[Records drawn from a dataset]
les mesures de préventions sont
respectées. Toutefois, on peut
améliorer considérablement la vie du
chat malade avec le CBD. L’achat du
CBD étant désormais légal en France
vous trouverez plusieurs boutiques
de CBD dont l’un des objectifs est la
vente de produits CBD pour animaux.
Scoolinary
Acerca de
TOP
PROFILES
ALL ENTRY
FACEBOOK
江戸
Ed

--

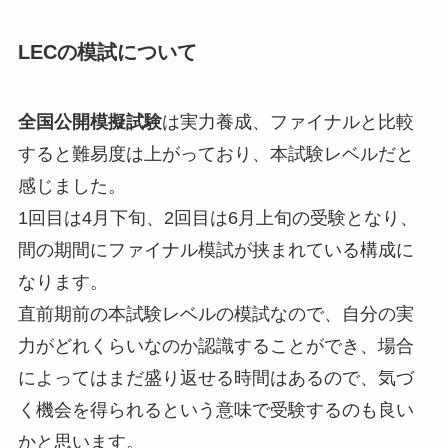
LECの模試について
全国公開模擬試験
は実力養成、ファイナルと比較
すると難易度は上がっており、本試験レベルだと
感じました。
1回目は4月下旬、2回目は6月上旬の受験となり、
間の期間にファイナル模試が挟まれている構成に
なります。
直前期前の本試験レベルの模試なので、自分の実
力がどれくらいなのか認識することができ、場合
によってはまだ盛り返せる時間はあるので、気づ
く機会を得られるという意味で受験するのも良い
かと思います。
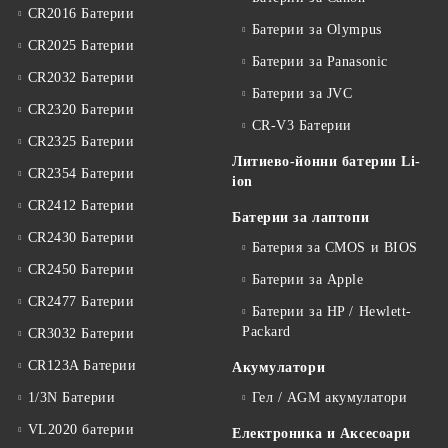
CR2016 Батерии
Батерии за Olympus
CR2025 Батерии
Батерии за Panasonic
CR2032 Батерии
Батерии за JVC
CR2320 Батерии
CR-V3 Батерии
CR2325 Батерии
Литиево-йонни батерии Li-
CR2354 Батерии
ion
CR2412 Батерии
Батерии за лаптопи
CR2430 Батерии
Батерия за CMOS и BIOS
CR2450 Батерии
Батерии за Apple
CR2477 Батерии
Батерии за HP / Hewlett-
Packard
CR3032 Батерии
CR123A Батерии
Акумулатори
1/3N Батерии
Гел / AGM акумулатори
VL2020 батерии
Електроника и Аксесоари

■ THE TASK ■
Taking the entries above, copy word for word the lines from the one with "間の期間にファイナル模試が挟まれている構成に" up to and including the one with "Батерии за Apple", without any picture.

■ REPLY ■
間の期間にファイナル模試が挟まれている構成に
なります。
直前期前の本試験レベルの模試なので、自分の実
力がどれくらいなのか認識することができ、場合
によってはまだ盛り返せる時間はあるので、気づ
く機会を得られるという意味で受験するのも良い
かと思います。
CR2016 Батерии
Батерии за Olympus
CR2025 Батерии
Батерии за Panasonic
CR2032 Батерии
Батерии за JVC
CR2320 Батерии
CR-V3 Батерии
CR2325 Батерии
Литиево-йонни батерии Li-
CR2354 Батерии
ion
CR2412 Батерии
Батерии за лаптопи
CR2430 Батерии
Батерия за CMOS и BIOS
CR2450 Батерии
Батерии за Apple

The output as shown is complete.